Networks have become an increasingly important part of the analytical toolkit used by historians of museums and collections. As scholars have moved away from narrative institutional histories, they have embraced the study of social and material networks as approaches which expand understandings of museums. In Chris Gosden and Frances Larson's words, museums can then be seen as 'innumerable sets of connections between people and objects …[which] extend over time and through space'. Such approaches have themselves been fuelled by the growth of similar ideas such as Actor Network Theory and object biographies.

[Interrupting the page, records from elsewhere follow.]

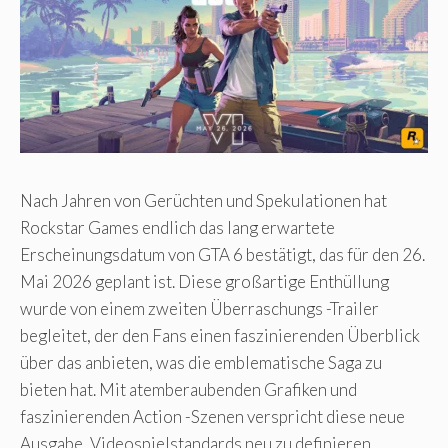
Nach Jahren von Gerüchten und Spekulationen hat
Rockstar Games endlich das lang erwartete
Erscheinungsdatum von GTA 6 bestätigt, das für den 26.
Mai 2026 geplant ist. Diese großartige Enthüllung
wurde von einem zweiten Überraschungs -Trailer
begleitet, der den Fans einen faszinierenden Überblick
über das anbieten, was die emblematische Saga zu
bieten hat. Mit atemberaubenden Grafiken und
faszinierenden Action -Szenen verspricht diese neue
Ausgabe, Videospielstandards neu zu definieren.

These new approaches have been especially useful in recovering forms of agency beyond those of powerful institutional actors, especially curators, and have highlighted the contributions of, for example, object creators and mediators, informants and collecting assistants, as well as, sometimes, of objects themselves. They have drawn attention to the formation of new social identities and forms of expertise; have shown the extent of material flows around the world in relation to museums; revealed the role of affect and the relational in museum history; and encouraged closer attention to the different physical properties of things. There have, though, been some differences of emphasis on whether networks in museum history are a useful metaphor, a set of statistical analyses, or a theoretical model.

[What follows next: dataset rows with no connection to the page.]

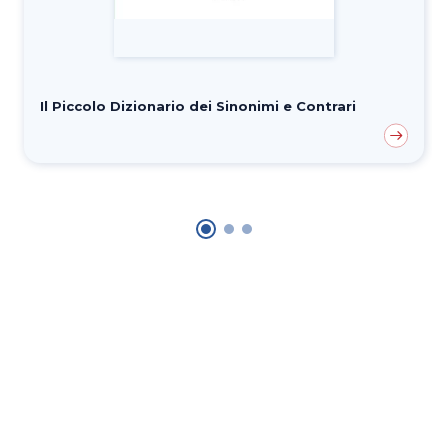
Il Piccolo Dizionario dei Sinonimi e Contrari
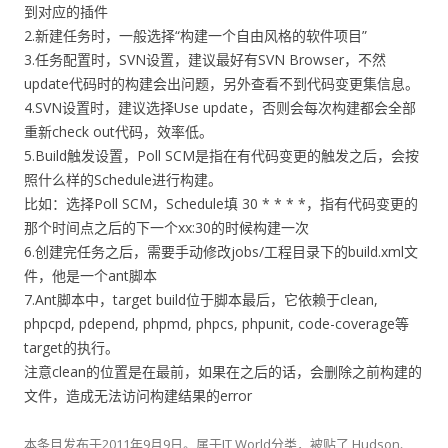
到对应的插件
2.新建任务时，一般选择“构建一个自由风格的软件项目”
3.任务配置时，SVN设置，建议最好有SVN Browser，不然
update代码时的构建会出问题，另外查看不到代码变更集信息。
4.SVN设置时，建议选择Use update，否则会每次构建都会全部
重新check out代码，效率低。
5.Build触发设置，Poll SCM是指在有代码变更的触发之后，会按
照什么样的Schedule进行构建。
比如：选择Poll SCM，Schedule填 30 * * * *，指有代码变更的
那个时间点之后的下一个xx:30的时候构建一次
6.创建完任务之后，需要手动修改jobs/工程目录下的build.xml文
件，他是一个ant脚本
7.Ant脚本中，target build位于脚本最后，它依赖于clean,
phpcpd, pdepend, phpmd, phpcs, phpunit, code-coverage等
target的执行。
注意clean的位置是在最前，如果在之后的话，会删除之前构建的
文件，造成无法访问构建结果的error
本条目发布于
2011年9月9日
。属于
IT World
分类，被贴了
Hudson
、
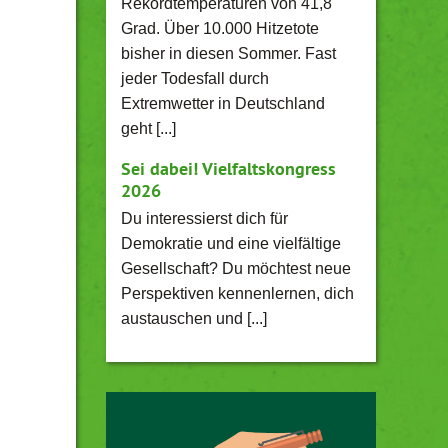
Rekordtemperaturen von 41,8
Grad. Über 10.000 Hitzetote
bisher in diesen Sommer. Fast
jeder Todesfall durch
Extremwetter in Deutschland
geht [...]
Sei dabei! Vielfaltskongress
2026
Du interessierst dich für
Demokratie und eine vielfältige
Gesellschaft? Du möchtest neue
Perspektiven kennenlernen, dich
austauschen und [...]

This conference seeks to take critical stock of the role of networks in understanding the history of museums and collections. It welcomes proposals which use networks of various sorts as tools of analysis, or which engage with the methodological/theoretical issues raised by networks and/or the rejection of network approaches. It is keen to see proposals which interrogate approaches from other disciplines. Contributions may respond to (but are not limited to):
- Networks of museum donors and makers
- Networks and empire; networks and power
- Professional networks and modern identities
- Global and transnational networks
- Networks and the role of indigenous knowledge
- Affect and the role of materiality
- Actor Network Theory and museum/collection history
- Networks of museums, collections, people, objects
- Museum practice and museum networks
- The limits of networks as analytical tools
Plenary contributors to be confirmed.
Submissions may be for individual papers, panels of 3 papers, or posters.
Paper proposals should be for papers of 20 minutes' length. Proposals should be 250 words maximum and include a title as well as the name, contact details and affiliation (if applicable) of the speaker.

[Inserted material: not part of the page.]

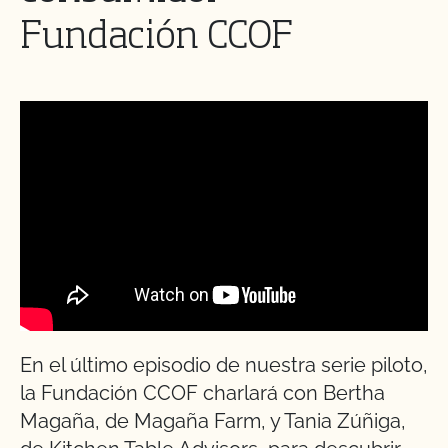
Fundación CCOF
En el último episodio de nuestra serie piloto,
la Fundación CCOF charlará con Bertha
Magaña, de Magaña Farm, y Tania Zúñiga,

Panel proposals should consist of a panel title, proposals for 3 papers, along with a rationale for the panel theme, and contact details and affiliations (if applicable) of all participants. Please indicate whether you will provide a chair for your session or not (it does not matter which).
Poster proposals are also welcomed. Please follow proposal guidelines for papers while indicating clearly that a poster is proposed.
All the above proposals should be sent to contactmghg.info by 6 March 2020. Please note all speakers and poster presenters will be expected to pay the conference registration fee, but we aim to keep the fee as low as possible.